The directors are responsible for the other information. The other information comprises the information in the Strategic Report and the Report of the Directors, but does not include the financial statements and our Report of the Auditors thereon.

Our opinion on the financial statements does not cover the other information and, except to the extent otherwise explicitly stated in our report, we do not express any form of assurance conclusion thereon.

In connection with our audit of the financial statements, our responsibility is to read the other information and, in doing so, consider whether the other information is materially inconsistent with the financial statements or our knowledge obtained in the audit or otherwise appears to be materially misstated. If we identify such material inconsistencies or apparent material misstatements, we are required to determine whether this gives rise to a material misstatement in the financial statements themselves. If, based on the work we have performed, we conclude that there is a material misstatement of this other information, we are required to report that fact. We have nothing to report in this regard.

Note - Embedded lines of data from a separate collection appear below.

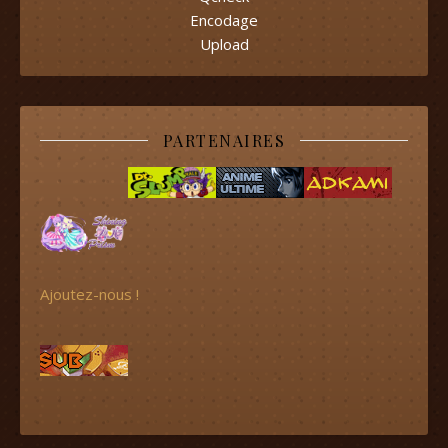
Encodage
Upload
PARTENAIRES
Ajoutez-nous !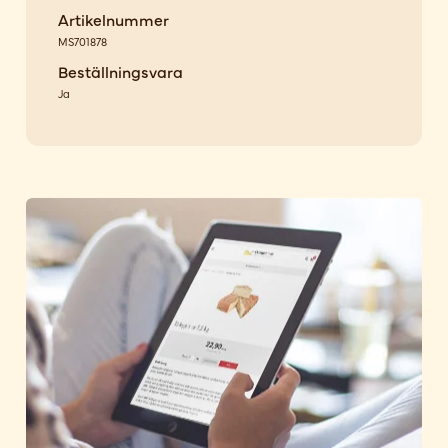
Artikelnummer
MS701878
Beställningsvara
Ja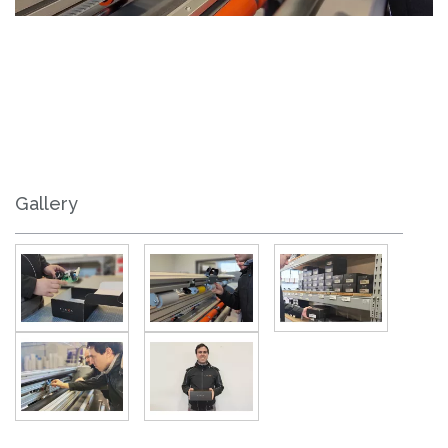
Gallery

Opinions on other matters prescribed by the Companies Act 2006
In our opinion, based on the work undertaken in the course of the audit:
- the information given in the Strategic Report and the Report of the Directors for the financial year for which the financial statements are prepared is consistent with the financial statements; and
- the Strategic Report and the Report of the Directors have been prepared in accordance with applicable legal requirements.

REPORT OF THE INDEPENDENT AUDITORS TO THE MEMBERS OF
KEMMETECH LIMITED


Matters on which we are required to report by exception
In the light of the knowledge and understanding of the company and its environment obtained in the course of the audit, we have not identified material misstatements in the Strategic Report or the Report of the Directors.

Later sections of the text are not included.